Seri Khazanah Budaya Nusantara: Sekilas Aceh
Oleh: Rina Patriana Chairiyani
Aceh merupakan salah satu daerah dengan keistimewaan khusus di Indonesia berdasarkan UU Nomor 44 Tahun 1999 tentang Penyelenggaraan Keistimewaan bagi Daerah Provinsi Istimewa Aceh. Penyelenggaraan keistimewaan Aceh meliputi penyelenggaraan kehidupan beragama, kehidupan adat, pendidikan dan peran ulama dalam penetapan kebijakan daerah (ditjenpp.kemenkumham.go.id, 1999). Islam dalam hal ini menjadi agama yang mewarnai kehidupan berbangsa dan bernegara masyarakat Aceh sejak dahulu kala. Syariat Islam telah berjalan sejak lama di tengah masyarakat Aceh. Ajaran Islam di bidang ibadah, perkawinan dan kewarisan telah dilaksanakan sejak lama, bahkan sejak masa kesultanan Aceh dahulu sehingga telah meresap dan menyatu dengan kehidupan sehari-hari masyarakat (Ibrahim, tt).
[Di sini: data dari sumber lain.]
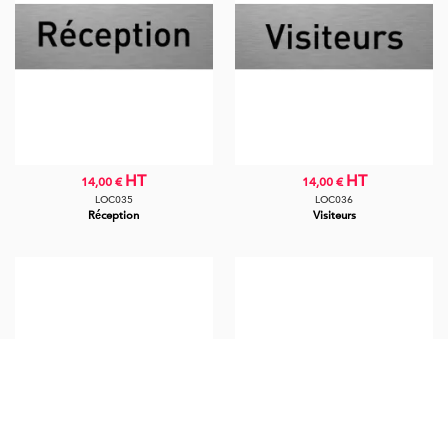
HT
HT
14,00 €
14,00 €
LOC035
LOC036
Réception
Visiteurs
Menurut catatan sejarah, Aceh adalah tempat pertama masuknya agama Islam di Indonesia dan sebagai tempat timbulnya kerajaan Islam pertama di Indonesia, yaitu Peureulak dan Pasai. Kerajaan yang dibangun oleh Sultan Ali Mughayatsyah dengan ibukotanya di Bandar Aceh Darussalam (Banda Aceh sekarang) lambat laun bertambah luas wilayahnya yang meliputi sebagaian besar pantai Barat dan Timur Sumatra hingga ke Semenanjung Malaka. Kehadiran daerah ini semakin bertambah kokoh dengan terbentuknya Kesultanan Aceh yang mempersatukan seluruh kerajaan-kerajaan kecil yang terdapat di daerah itu. Kesultanan Aceh mencapai puncak kejayaannya pada permulaan abad ke-17, pada masa pemerintahan Sultan Iskandar Muda. Pada masa itu pengaruh agama dan kebudayaan Islam begitu besar dalam kehidupan sehari-hari masyarakat Aceh, sehingga daerah ini mendapat julukan “ Seuramo Mekkah” (Serambi Mekkah). Sayangnya keadaan ini tidak berlangsung lama, karena sepeninggal Sultan Iskandar Muda para penggantinya tidak mampu mempertahankan kebesaran kerajaan tersebut. Sehingga kedudukan daerah ini sebagai salah satu kerajaan besar di Asia Tenggara melemah. Hal ini menyebabkan wibawa kerajaan semakin merosot dan mulai mendapatkan intervensi dari Barat khususnya Inggris dan Belanda (acehprov.go.id, 2020).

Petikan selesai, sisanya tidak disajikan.